YOUR INSTRUCTIONS: Reproduce from the records below, with no pictures, exactly the lines between the one containing "Clipping (349, 2376)" and the one containing "Reject All [button] (436, 466)", inclusive.

SOURCE MATERIAL:
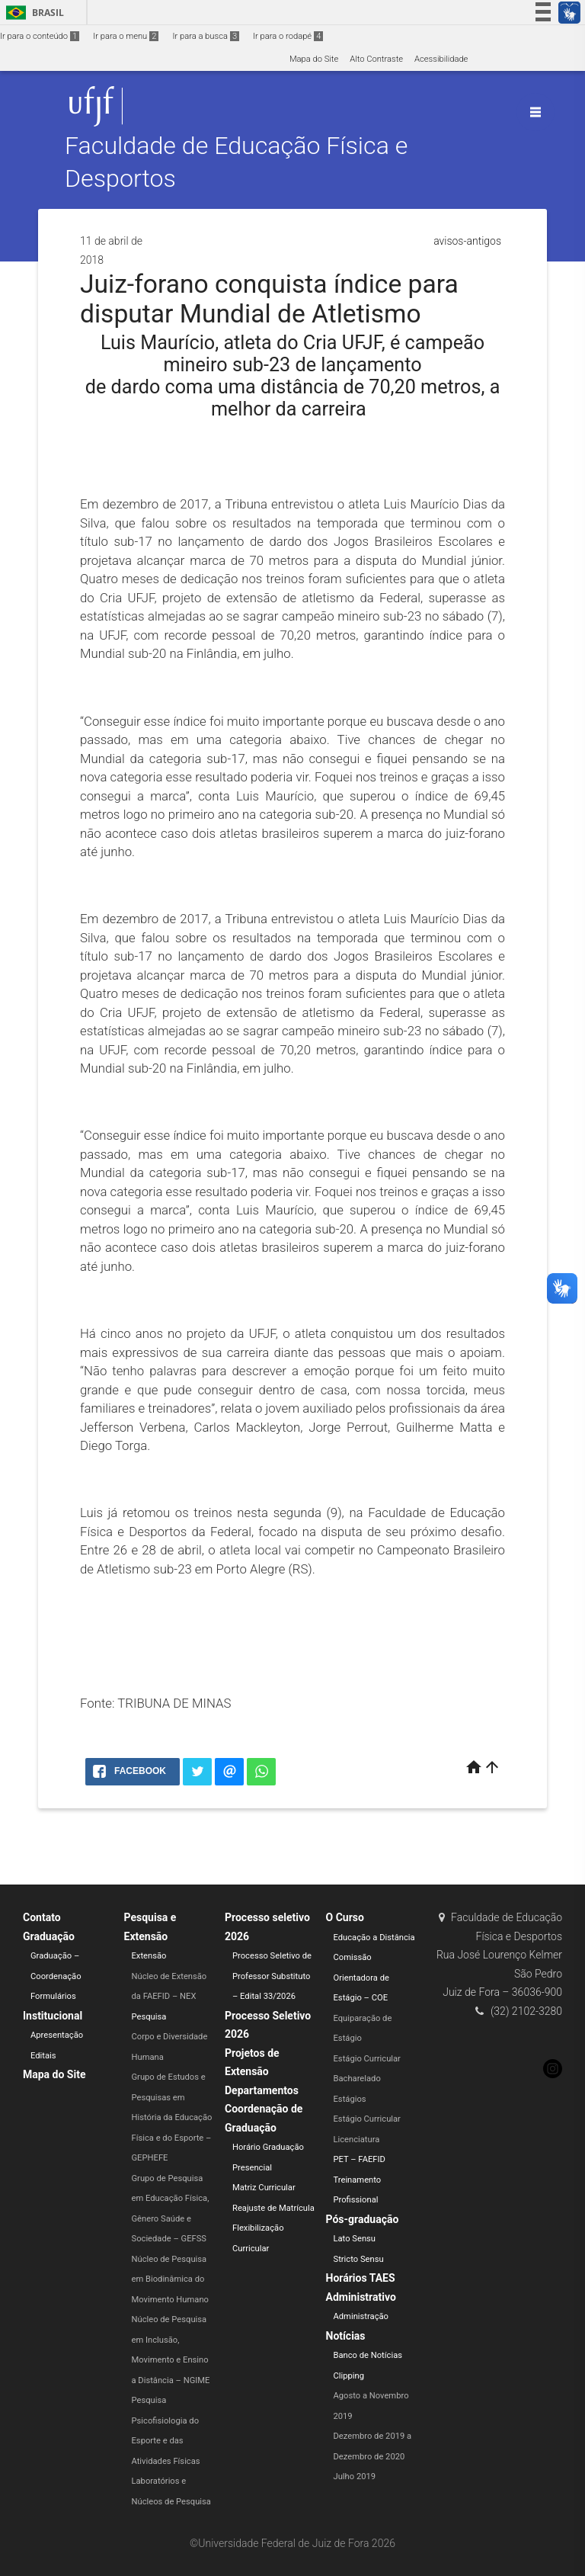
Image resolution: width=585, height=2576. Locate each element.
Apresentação (56, 2035)
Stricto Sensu (359, 2259)
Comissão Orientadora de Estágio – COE (361, 1977)
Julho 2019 (355, 2476)
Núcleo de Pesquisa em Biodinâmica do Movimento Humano (170, 2279)
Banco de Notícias (368, 2355)
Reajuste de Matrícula (273, 2208)
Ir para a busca (205, 36)
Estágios (350, 2099)
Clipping (349, 2376)
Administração (361, 2316)
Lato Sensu (355, 2239)
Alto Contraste (376, 59)
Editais (43, 2056)
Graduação (49, 1936)
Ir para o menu (125, 36)
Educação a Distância (374, 1937)
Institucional (52, 2016)
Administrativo (361, 2297)
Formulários (53, 1996)
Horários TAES (360, 2278)
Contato (42, 1917)
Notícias (346, 2336)
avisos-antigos (467, 241)
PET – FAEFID (359, 2159)
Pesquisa (149, 2017)
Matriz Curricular (264, 2188)
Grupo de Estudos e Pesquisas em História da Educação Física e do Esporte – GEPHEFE (172, 2117)
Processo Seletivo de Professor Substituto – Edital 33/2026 (272, 1976)
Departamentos (262, 2090)
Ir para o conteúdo (39, 36)
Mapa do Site (313, 59)
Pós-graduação (362, 2219)
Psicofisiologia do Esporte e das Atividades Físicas (166, 2441)
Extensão (149, 1956)
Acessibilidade (441, 59)
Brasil (32, 12)
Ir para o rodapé (288, 36)
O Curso (345, 1917)
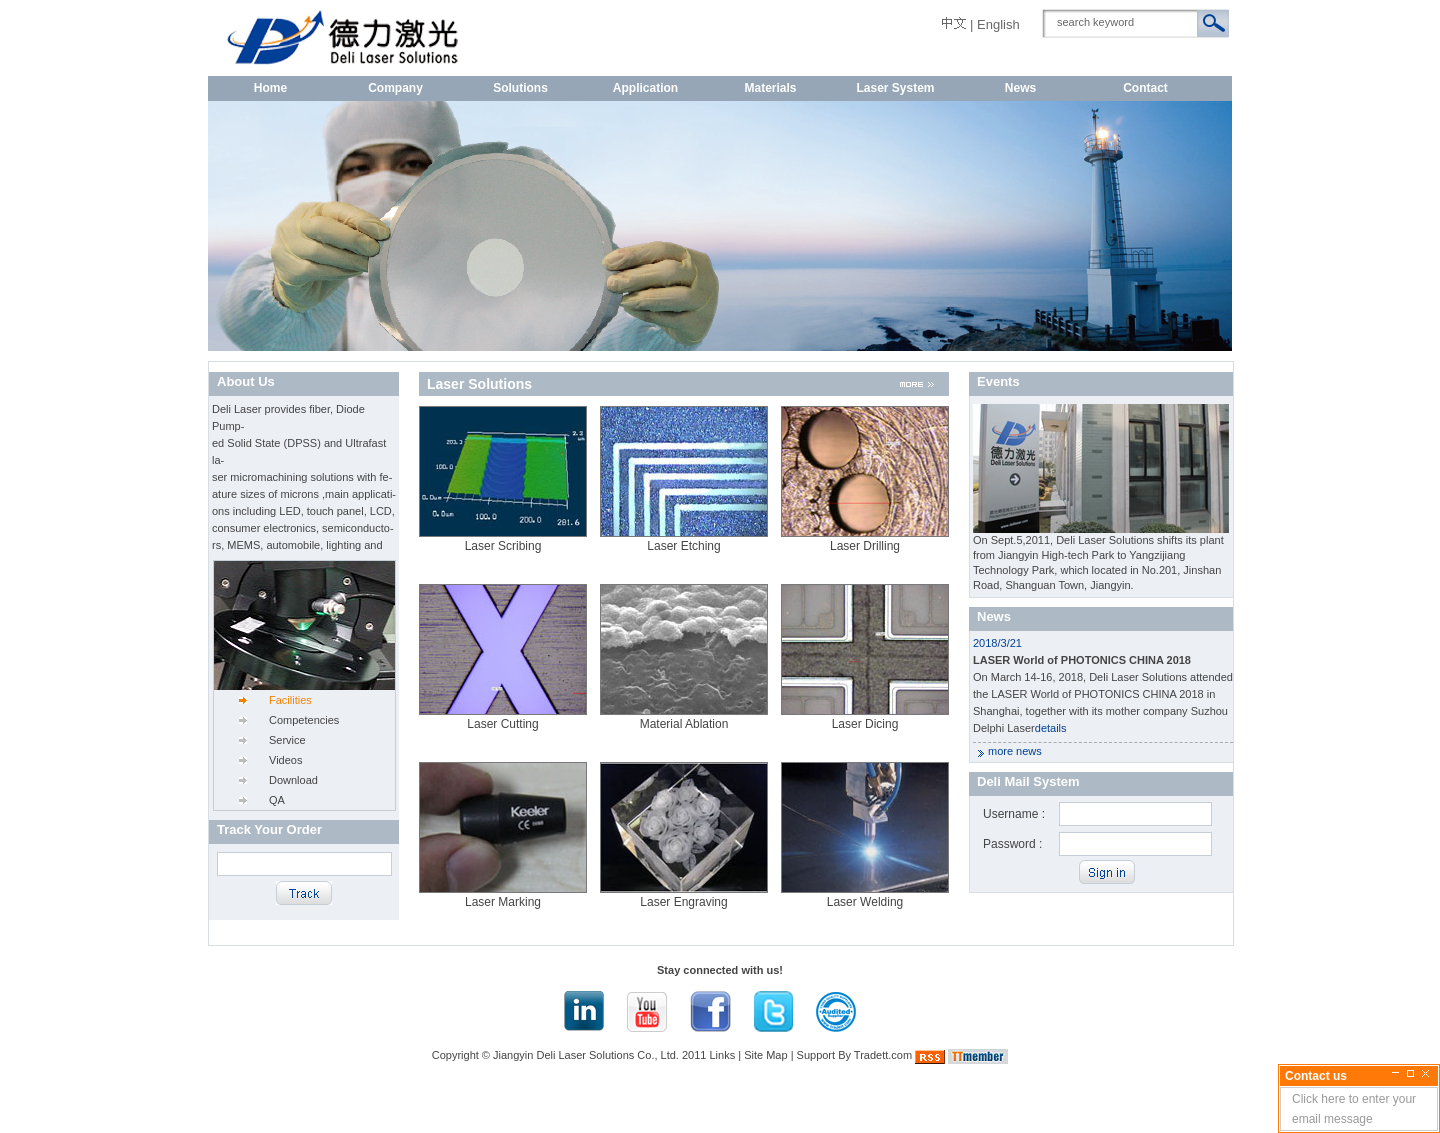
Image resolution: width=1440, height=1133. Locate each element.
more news (1015, 751)
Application (645, 88)
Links (723, 1055)
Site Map (765, 1055)
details (1051, 728)
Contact (1145, 88)
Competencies (304, 720)
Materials (770, 88)
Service (287, 740)
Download (293, 780)
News (1020, 88)
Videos (285, 760)
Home (270, 88)
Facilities (290, 700)
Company (395, 88)
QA (277, 800)
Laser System (895, 88)
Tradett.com (883, 1055)
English (998, 24)
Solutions (520, 88)
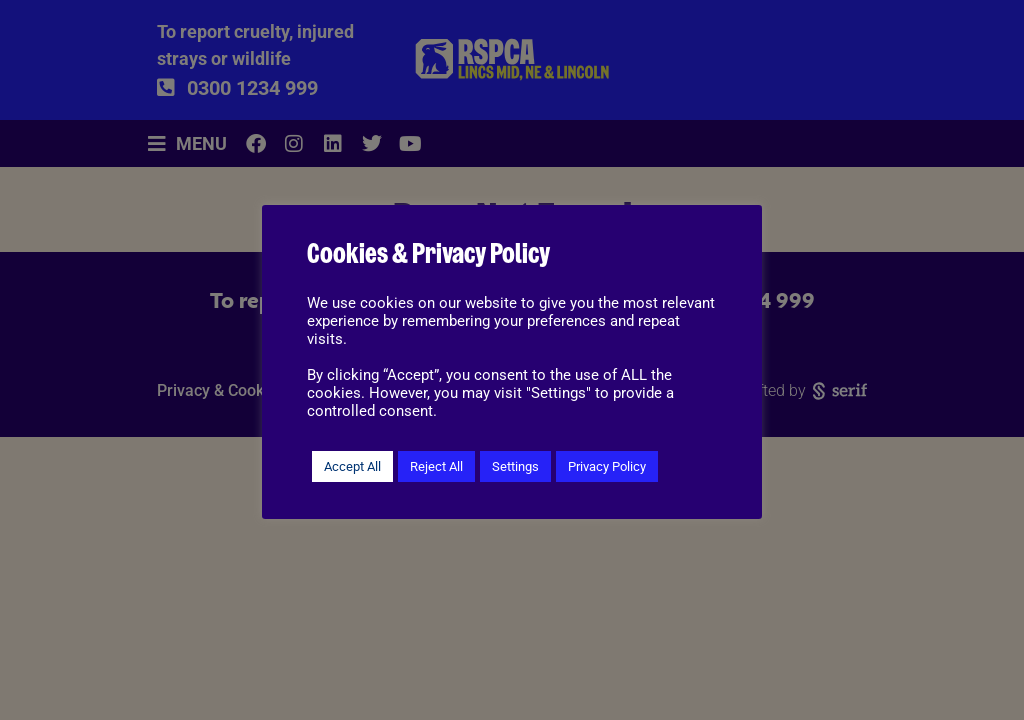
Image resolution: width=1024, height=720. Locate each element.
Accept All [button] (352, 466)
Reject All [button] (436, 466)
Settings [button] (515, 466)
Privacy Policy (607, 466)
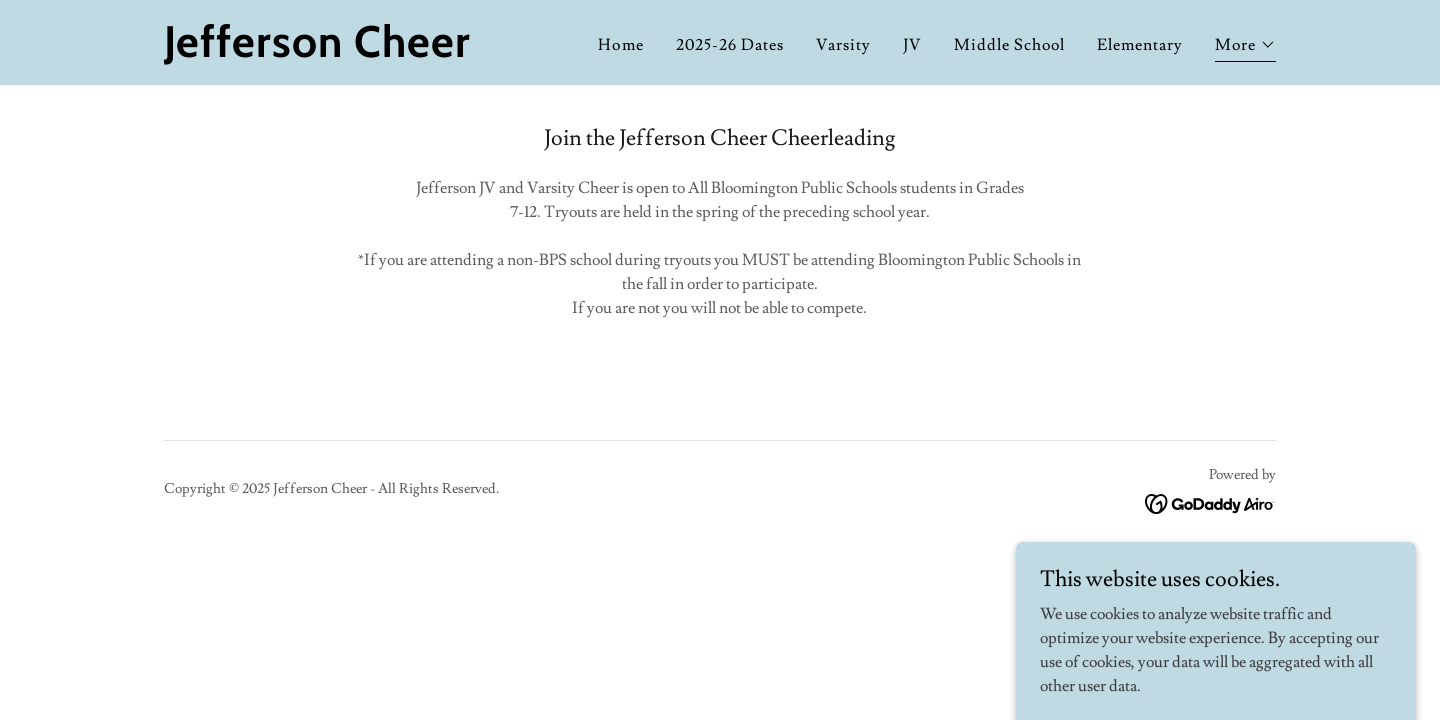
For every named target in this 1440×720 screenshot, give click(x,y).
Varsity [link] (843, 45)
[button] (1245, 47)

TASK OUTPUT:
Clipping (349, 2376)
Administração (361, 2316)
Lato Sensu (355, 2239)
Alto Contraste (376, 59)
Editais (43, 2056)
Graduação (49, 1936)
Ir para o menu (125, 36)
Educação a Distância (374, 1937)
Institucional (52, 2016)
Administrativo (361, 2297)
Formulários (53, 1996)
Horários TAES (360, 2278)
Contato (42, 1917)
Notícias (346, 2336)
avisos-antigos (467, 241)
PET – FAEFID (359, 2159)
Pesquisa (149, 2017)
Matriz Curricular (264, 2188)
Grupo de Estudos e Pesquisas em História da Educação Física e do Esporte – GEPHEFE (172, 2117)
Processo Seletivo de Professor Substituto – Edital 33/2026 (272, 1976)
Departamentos (262, 2090)
Ir para o conteúdo (39, 36)
Mapa do Site (313, 59)
Pós-graduação (362, 2219)
Psicofisiologia do Esporte e das Atividades Físicas (166, 2441)
Extensão (149, 1956)
Acessibilidade (441, 59)
Brasil (32, 12)
Ir para o rodapé (288, 36)
O Curso (345, 1917)
Image resolution: width=1440, height=1133. Locate each element.
more news (1015, 751)
Application (645, 88)
Links (723, 1055)
Site Map (765, 1055)
details (1051, 728)
Contact (1145, 88)
Competencies (304, 720)
Materials (770, 88)
Service (287, 740)
Download (293, 780)
News (1020, 88)
Videos (285, 760)
Home (270, 88)
Facilities (290, 700)
Company (395, 88)
QA (277, 800)
Laser System (895, 88)
Tradett.com (883, 1055)
English (998, 24)
Solutions (520, 88)
Image resolution: width=1024, height=720. Locate each element.
Accept All [button] (352, 466)
Reject All [button] (436, 466)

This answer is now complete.